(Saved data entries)

....

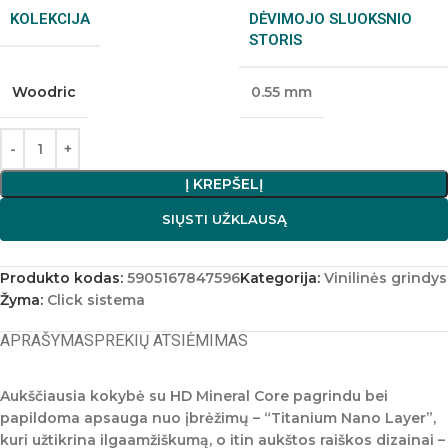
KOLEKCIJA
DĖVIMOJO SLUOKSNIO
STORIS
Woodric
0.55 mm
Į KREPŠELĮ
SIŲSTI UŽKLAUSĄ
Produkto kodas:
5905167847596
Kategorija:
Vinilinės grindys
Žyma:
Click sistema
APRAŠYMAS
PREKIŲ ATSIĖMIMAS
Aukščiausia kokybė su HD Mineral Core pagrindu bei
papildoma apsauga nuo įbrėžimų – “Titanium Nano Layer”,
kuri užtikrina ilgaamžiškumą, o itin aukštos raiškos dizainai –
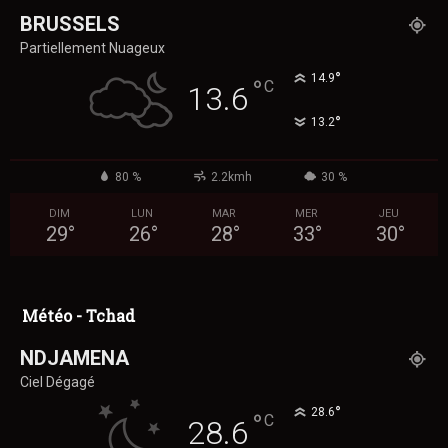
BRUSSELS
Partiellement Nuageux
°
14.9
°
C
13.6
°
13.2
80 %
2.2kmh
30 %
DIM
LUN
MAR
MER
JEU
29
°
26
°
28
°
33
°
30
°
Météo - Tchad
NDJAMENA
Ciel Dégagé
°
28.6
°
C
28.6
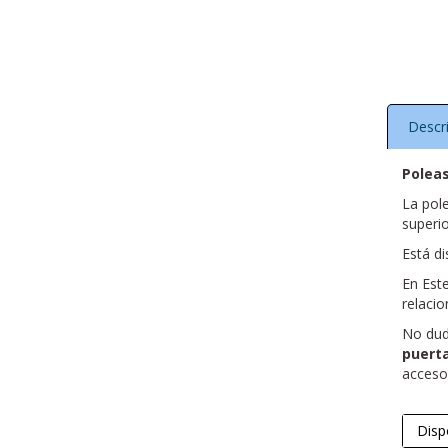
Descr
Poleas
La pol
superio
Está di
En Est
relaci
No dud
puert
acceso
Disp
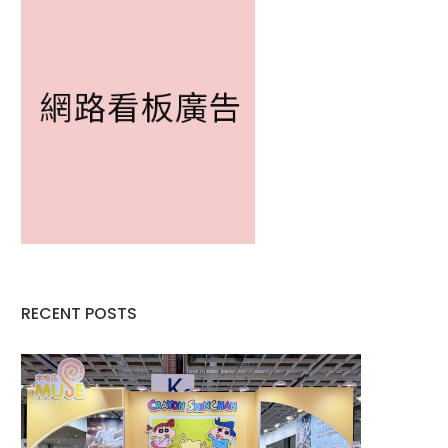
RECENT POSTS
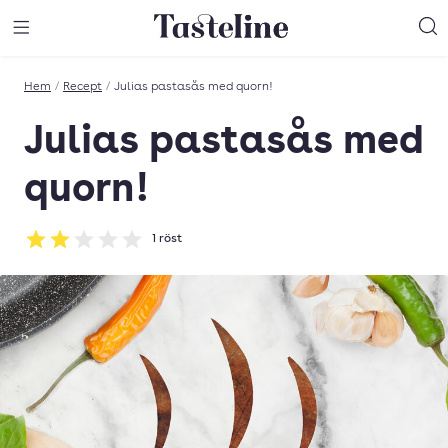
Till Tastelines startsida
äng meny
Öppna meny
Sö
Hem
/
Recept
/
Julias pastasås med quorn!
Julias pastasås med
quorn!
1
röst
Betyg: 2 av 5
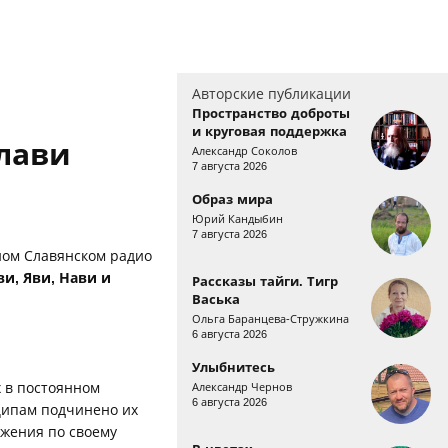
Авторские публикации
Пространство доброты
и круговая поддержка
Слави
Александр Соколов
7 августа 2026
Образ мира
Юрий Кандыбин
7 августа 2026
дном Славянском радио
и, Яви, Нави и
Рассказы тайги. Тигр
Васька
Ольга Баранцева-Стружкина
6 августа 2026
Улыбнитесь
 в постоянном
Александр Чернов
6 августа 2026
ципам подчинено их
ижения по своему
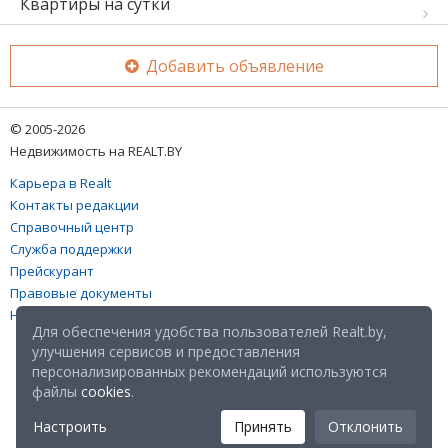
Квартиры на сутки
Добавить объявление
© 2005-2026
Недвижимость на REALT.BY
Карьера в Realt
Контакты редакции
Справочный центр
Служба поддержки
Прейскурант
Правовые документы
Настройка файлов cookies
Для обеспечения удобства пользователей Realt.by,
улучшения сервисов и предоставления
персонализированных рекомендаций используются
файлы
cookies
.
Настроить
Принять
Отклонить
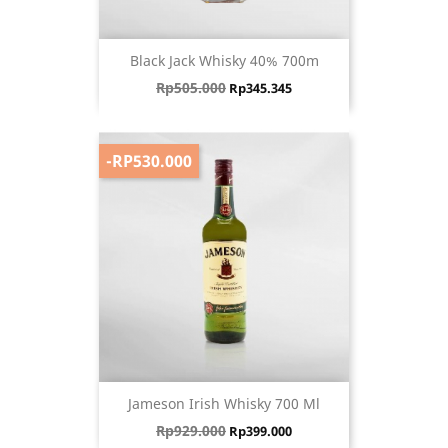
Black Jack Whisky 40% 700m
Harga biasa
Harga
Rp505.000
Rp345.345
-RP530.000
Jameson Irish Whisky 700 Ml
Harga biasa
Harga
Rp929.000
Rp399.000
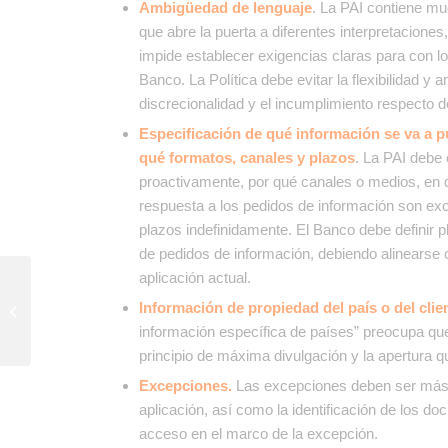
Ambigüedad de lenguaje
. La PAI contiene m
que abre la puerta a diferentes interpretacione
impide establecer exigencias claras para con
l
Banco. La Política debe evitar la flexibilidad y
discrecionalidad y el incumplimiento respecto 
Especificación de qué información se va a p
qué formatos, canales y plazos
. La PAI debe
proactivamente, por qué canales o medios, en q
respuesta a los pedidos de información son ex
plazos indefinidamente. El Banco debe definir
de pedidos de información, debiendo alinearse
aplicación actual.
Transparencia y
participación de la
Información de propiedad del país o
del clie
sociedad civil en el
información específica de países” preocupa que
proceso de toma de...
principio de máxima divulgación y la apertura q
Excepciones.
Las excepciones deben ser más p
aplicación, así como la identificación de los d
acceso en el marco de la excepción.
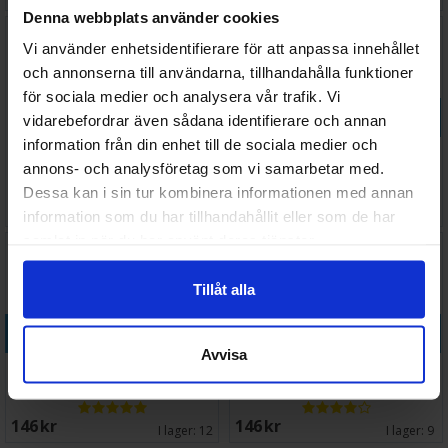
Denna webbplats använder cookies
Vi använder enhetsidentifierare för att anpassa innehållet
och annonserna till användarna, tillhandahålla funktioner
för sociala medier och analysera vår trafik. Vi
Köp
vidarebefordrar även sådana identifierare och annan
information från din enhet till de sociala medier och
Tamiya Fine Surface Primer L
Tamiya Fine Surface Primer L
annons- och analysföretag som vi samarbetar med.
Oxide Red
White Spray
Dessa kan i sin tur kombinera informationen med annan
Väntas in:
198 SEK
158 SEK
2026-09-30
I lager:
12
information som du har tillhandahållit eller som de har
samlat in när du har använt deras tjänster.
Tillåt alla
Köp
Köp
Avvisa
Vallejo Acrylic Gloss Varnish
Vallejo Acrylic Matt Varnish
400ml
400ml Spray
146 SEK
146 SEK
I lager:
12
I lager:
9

....

__TASK PROMPT__
Leave the pictures out and write out every entry exactly as given.

__REPLY__
KOLEKCIJA
DĖVIMOJO SLUOKSNIO
STORIS
Woodric
0.55 mm
Į KREPŠELĮ
SIŲSTI UŽKLAUSĄ
Produkto kodas:
5905167847596
Kategorija:
Vinilinės grindys
Žyma:
Click sistema
APRAŠYMAS
PREKIŲ ATSIĖMIMAS
Aukščiausia kokybė su HD Mineral Core pagrindu bei
papildoma apsauga nuo įbrėžimų – “Titanium Nano Layer”,
kuri užtikrina ilgaamžiškumą, o itin aukštos raiškos dizainai –
BRUSSELS
Partiellement Nuageux
°
14.9
°
C
13.6
°
13.2
80 %
2.2kmh
30 %
DIM
LUN
MAR
MER
JEU
29
°
26
°
28
°
33
°
30
°
Météo - Tchad
NDJAMENA
Ciel Dégagé
°
28.6
°
C
28.6
Descr
Poleas
La pol
superio
Está di
En Est
relaci
No dud
puert
acceso
Disp
RECENT POSTS
Till Tastelines startsida
äng meny
Öppna meny
Sö
Hem
/
Recept
/
Julias pastasås med quorn!
Julias pastasås med
quorn!
1
röst
Betyg: 2 av 5
Авторские публикации
Пространство доброты
и круговая поддержка
Слави
Александр Соколов
7 августа 2026
Образ мира
Юрий Кандыбин
7 августа 2026
дном Славянском радио
и, Яви, Нави и
Рассказы тайги. Тигр
Васька
Ольга Баранцева-Стружкина
6 августа 2026
Улыбнитесь
 в постоянном
Александр Чернов
6 августа 2026
ципам подчинено их
ижения по своему
Квартиры на сутки
Добавить объявление
© 2005-2026
Недвижимость на REALT.BY
Карьера в Realt
Контакты редакции
Справочный центр
Служба поддержки
Прейскурант
Правовые документы
Настройка файлов cookies
Для обеспечения удобства пользователей Realt.by,
улучшения сервисов и предоставления
персонализированных рекомендаций используются
файлы
cookies
.
Настроить
Принять
Отклонить
Black Jack Whisky 40% 700m
Harga biasa
Harga
Rp505.000
Rp345.345
-RP530.000
Jameson Irish Whisky 700 Ml
Harga biasa
Harga
Rp929.000
Rp399.000
Ambigüedad de lenguaje
. La PAI contiene m
que abre la puerta a diferentes interpretacione
impide establecer exigencias claras para con
l
Banco. La Política debe evitar la flexibilidad y
discrecionalidad y el incumplimiento respecto 
Especificación de qué información se va a p
qué formatos, canales y plazos
. La PAI debe
proactivamente, por qué canales o medios, en q
respuesta a los pedidos de información son ex
plazos indefinidamente. El Banco debe definir
de pedidos de información, debiendo alinearse
aplicación actual.
Transparencia y
participación de la
Información de propiedad del país o
del clie
sociedad civil en el
información específica de países” preocupa que
proceso de toma de...
principio de máxima divulgación y la apertura q
Excepciones.
Las excepciones deben ser más p
aplicación, así como la identificación de los d
acceso en el marco de la excepción.
Denna webbplats använder cookies
Vi använder enhetsidentifierare för att anpassa innehållet
och annonserna till användarna, tillhandahålla funktioner
för sociala medier och analysera vår trafik. Vi
Köp
vidarebefordrar även sådana identifierare och annan
information från din enhet till de sociala medier och
Tamiya Fine Surface Primer L
Tamiya Fine Surface Primer L
annons- och analysföretag som vi samarbetar med.
Oxide Red
White Spray
Dessa kan i sin tur kombinera informationen med annan
Väntas in:
198 SEK
158 SEK
2026-09-30
I lager:
12
information som du har tillhandahållit eller som de har
samlat in när du har använt deras tjänster.
Tillåt alla
Köp
Köp
Avvisa
Vallejo Acrylic Gloss Varnish
Vallejo Acrylic Matt Varnish
400ml
400ml Spray
146 SEK
146 SEK
I lager:
12
I lager:
9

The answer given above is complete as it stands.